[Source material Boundary: Start]
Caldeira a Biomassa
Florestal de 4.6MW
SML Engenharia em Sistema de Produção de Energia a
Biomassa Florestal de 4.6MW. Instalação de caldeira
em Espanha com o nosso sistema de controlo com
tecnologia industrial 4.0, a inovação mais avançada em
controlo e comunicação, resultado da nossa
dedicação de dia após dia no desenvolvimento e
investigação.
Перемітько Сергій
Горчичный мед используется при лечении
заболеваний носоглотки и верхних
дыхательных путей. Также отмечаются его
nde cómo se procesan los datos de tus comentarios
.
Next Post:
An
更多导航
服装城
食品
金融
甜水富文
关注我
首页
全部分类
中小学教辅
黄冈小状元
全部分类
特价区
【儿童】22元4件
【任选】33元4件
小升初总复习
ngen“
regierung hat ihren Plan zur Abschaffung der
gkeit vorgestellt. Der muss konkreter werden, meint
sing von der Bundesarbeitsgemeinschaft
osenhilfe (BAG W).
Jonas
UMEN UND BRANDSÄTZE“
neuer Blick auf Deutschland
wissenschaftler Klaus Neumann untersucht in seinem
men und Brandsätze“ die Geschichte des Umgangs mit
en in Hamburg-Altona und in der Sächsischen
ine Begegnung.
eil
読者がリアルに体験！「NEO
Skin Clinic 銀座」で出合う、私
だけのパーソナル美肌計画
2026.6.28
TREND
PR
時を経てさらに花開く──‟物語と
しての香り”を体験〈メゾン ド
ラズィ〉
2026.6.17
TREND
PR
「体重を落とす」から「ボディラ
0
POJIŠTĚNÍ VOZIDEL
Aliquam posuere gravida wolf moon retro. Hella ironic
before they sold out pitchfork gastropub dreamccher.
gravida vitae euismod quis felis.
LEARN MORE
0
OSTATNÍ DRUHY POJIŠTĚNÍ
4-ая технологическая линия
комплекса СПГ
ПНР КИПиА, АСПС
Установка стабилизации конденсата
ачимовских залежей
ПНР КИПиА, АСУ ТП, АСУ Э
[Source material Boundary: End]
# Required work
Take each line of the material above that holds the string "Florestal" and copy it.

# Expected answer
Florestal de 4.6MW
Biomassa Florestal de 4.6MW. Instalação de caldeira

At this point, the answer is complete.